Scan the entries line by line and return those with "maanden".

Saved entries
------------------------------------------------

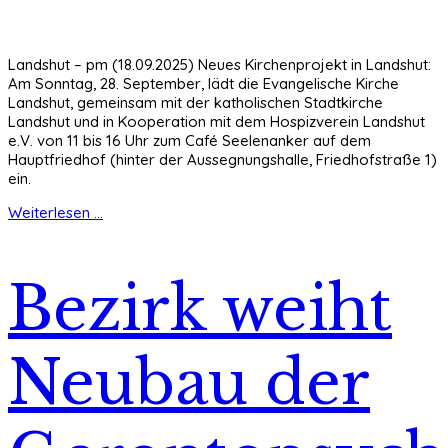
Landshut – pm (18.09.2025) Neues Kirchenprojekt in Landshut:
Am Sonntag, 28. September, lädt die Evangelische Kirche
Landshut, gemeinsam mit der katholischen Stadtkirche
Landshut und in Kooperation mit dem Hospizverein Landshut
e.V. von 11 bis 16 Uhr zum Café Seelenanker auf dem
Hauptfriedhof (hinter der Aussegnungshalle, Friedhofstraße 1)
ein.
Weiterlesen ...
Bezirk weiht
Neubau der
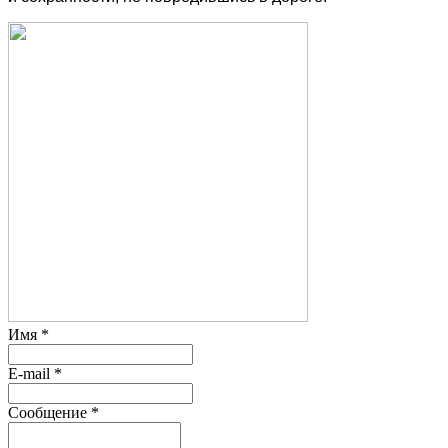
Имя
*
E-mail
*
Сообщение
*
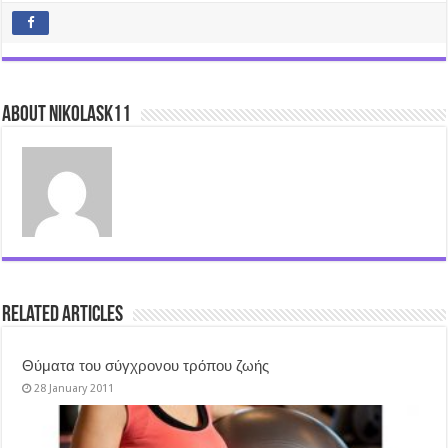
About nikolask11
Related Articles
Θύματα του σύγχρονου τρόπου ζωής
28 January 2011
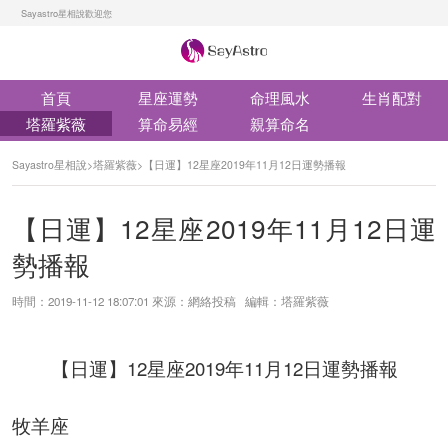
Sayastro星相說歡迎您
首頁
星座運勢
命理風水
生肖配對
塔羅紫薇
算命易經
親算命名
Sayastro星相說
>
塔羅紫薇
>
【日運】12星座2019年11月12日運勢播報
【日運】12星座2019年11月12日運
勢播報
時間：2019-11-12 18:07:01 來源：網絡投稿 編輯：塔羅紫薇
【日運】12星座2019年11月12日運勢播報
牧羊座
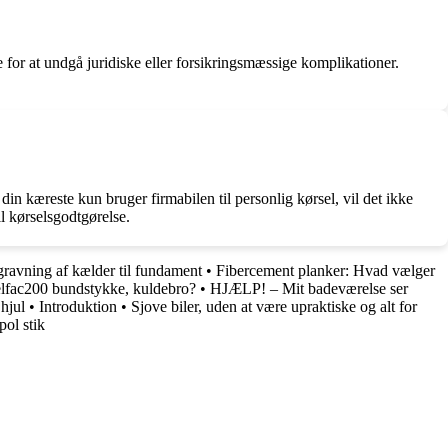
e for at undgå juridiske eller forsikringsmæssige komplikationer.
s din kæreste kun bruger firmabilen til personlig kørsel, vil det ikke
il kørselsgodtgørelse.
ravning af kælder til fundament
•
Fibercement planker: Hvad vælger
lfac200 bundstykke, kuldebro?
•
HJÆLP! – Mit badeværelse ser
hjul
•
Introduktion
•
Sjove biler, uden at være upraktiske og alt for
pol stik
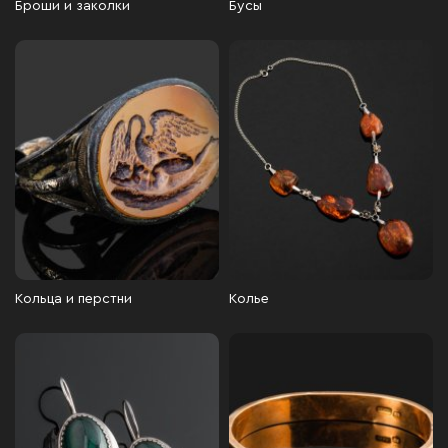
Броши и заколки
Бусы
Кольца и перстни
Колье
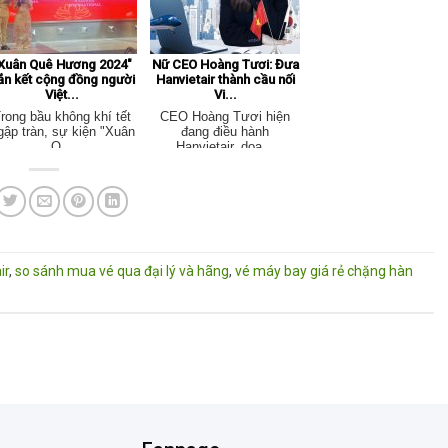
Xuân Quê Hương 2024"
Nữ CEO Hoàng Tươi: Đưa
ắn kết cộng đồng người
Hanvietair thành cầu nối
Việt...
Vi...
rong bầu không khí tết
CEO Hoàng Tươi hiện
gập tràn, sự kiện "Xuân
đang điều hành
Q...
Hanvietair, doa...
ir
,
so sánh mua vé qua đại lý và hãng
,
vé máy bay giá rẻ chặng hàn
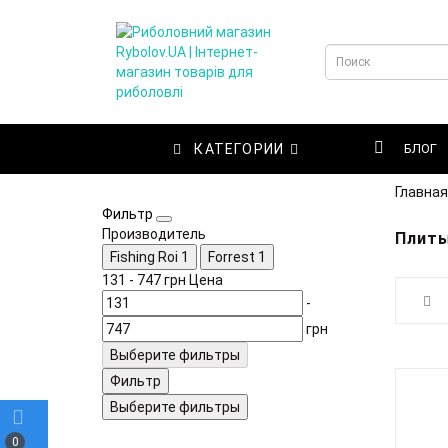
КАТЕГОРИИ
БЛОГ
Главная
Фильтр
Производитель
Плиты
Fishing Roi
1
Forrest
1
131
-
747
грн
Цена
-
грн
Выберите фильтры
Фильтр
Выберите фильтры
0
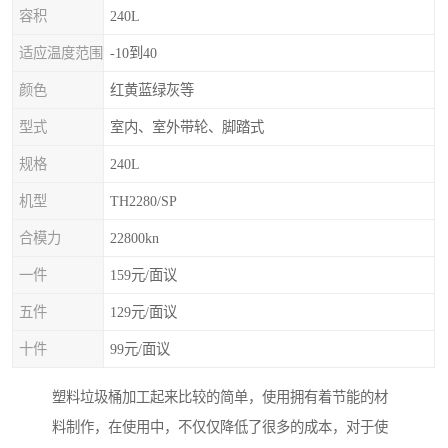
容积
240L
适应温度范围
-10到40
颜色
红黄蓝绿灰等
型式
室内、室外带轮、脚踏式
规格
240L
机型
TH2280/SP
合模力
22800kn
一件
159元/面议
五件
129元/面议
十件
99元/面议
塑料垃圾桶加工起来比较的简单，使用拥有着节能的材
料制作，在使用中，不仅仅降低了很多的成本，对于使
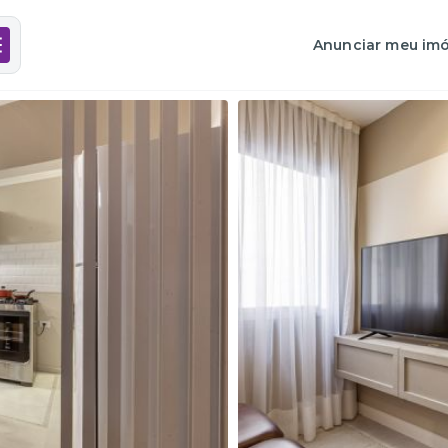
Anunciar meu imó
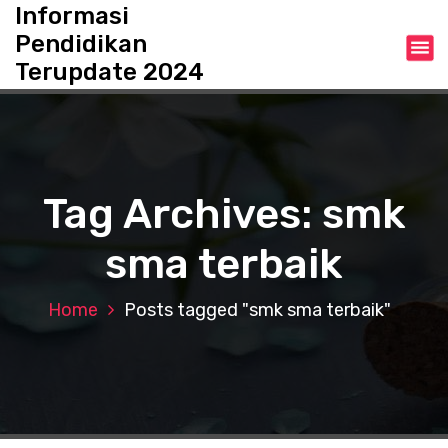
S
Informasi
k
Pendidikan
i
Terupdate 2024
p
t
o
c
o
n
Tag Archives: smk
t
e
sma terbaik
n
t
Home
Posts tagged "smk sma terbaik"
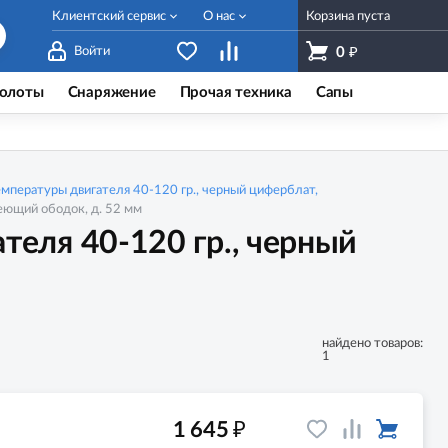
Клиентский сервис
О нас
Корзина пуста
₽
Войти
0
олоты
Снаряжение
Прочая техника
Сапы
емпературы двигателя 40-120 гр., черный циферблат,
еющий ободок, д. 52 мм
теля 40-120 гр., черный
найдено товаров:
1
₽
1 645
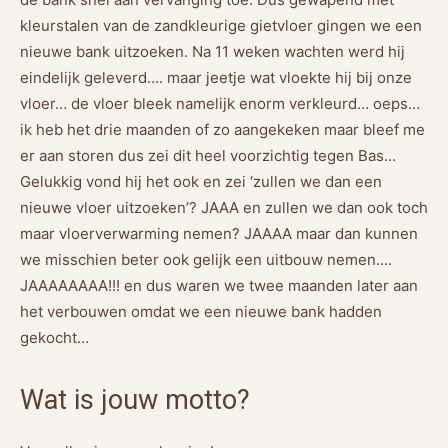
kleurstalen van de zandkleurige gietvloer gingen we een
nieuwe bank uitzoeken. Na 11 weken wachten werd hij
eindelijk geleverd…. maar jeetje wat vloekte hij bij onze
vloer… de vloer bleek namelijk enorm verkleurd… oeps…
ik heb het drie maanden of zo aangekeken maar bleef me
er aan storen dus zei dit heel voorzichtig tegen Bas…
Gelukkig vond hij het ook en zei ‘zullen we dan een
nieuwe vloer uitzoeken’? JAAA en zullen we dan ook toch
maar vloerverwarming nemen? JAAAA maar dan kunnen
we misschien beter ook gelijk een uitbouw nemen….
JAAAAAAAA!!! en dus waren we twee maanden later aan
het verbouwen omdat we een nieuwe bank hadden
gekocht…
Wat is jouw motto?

------------------------------------------------

◆ Result for this task:
ik heb het drie maanden of zo aangekeken maar bleef me
JAAAAAAAA!!! en dus waren we twee maanden later aan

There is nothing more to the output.